■ **Exercise objective**: Lines below starting with the line with "مدام رخ می‌دهند و منجر به مشاجره می‌شوند." and going on through the line with "گیری کند. گردهمایی" must be output exactly; the rest of the records must be left out.

■ **Exercise inputs**:
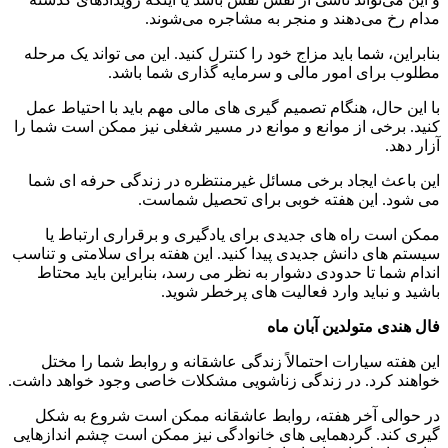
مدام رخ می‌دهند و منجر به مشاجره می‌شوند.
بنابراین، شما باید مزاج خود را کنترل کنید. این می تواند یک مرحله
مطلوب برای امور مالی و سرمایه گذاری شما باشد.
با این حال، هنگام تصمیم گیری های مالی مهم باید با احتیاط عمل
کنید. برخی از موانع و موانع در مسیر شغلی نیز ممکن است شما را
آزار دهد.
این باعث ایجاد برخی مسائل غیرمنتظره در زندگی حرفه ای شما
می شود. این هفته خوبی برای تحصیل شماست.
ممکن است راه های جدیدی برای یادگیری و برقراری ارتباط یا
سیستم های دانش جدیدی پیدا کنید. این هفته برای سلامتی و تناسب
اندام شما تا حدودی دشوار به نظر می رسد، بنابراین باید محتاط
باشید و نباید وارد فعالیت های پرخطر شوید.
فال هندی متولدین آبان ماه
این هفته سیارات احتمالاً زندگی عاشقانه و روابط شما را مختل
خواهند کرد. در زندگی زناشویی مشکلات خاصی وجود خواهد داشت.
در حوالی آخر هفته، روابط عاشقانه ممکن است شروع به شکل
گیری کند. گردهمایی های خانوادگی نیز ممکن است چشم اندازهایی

---

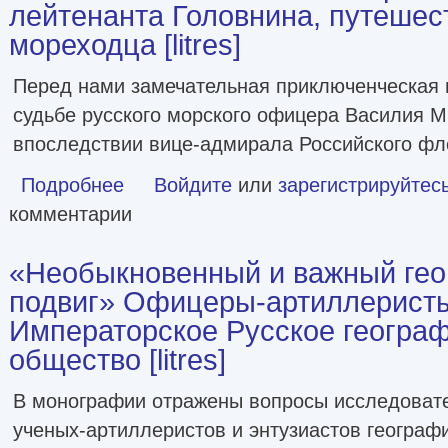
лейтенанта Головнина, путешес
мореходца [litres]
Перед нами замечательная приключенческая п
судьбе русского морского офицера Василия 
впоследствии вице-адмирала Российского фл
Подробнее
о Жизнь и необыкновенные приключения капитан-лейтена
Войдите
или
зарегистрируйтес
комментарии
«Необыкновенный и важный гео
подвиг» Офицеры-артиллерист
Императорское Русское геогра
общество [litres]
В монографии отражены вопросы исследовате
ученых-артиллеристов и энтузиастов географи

==

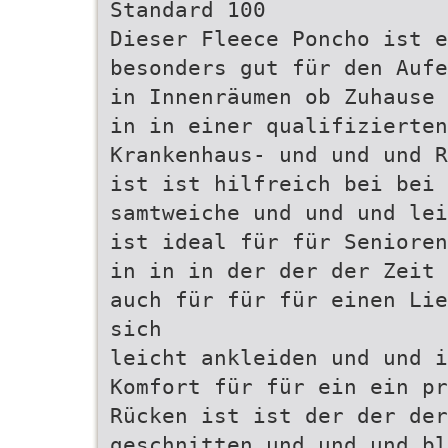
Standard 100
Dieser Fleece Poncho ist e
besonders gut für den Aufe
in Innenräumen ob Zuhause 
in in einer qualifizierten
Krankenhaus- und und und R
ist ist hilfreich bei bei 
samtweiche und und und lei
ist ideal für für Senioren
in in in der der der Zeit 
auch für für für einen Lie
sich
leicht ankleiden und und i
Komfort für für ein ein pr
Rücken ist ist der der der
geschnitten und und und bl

■ **Problem solution**:
مدام رخ می‌دهند و منجر به مشاجره می‌شوند.
بنابراین، شما باید مزاج خود را کنترل کنید. این می تواند یک مرحله
مطلوب برای امور مالی و سرمایه گذاری شما باشد.
با این حال، هنگام تصمیم گیری های مالی مهم باید با احتیاط عمل
کنید. برخی از موانع و موانع در مسیر شغلی نیز ممکن است شما را
آزار دهد.
این باعث ایجاد برخی مسائل غیرمنتظره در زندگی حرفه ای شما
می شود. این هفته خوبی برای تحصیل شماست.
ممکن است راه های جدیدی برای یادگیری و برقراری ارتباط یا
سیستم های دانش جدیدی پیدا کنید. این هفته برای سلامتی و تناسب
اندام شما تا حدودی دشوار به نظر می رسد، بنابراین باید محتاط
باشید و نباید وارد فعالیت های پرخطر شوید.
فال هندی متولدین آبان ماه
این هفته سیارات احتمالاً زندگی عاشقانه و روابط شما را مختل
خواهند کرد. در زندگی زناشویی مشکلات خاصی وجود خواهد داشت.
در حوالی آخر هفته، روابط عاشقانه ممکن است شروع به شکل
گیری کند. گردهمایی های خانوادگی نیز ممکن است چشم اندازهایی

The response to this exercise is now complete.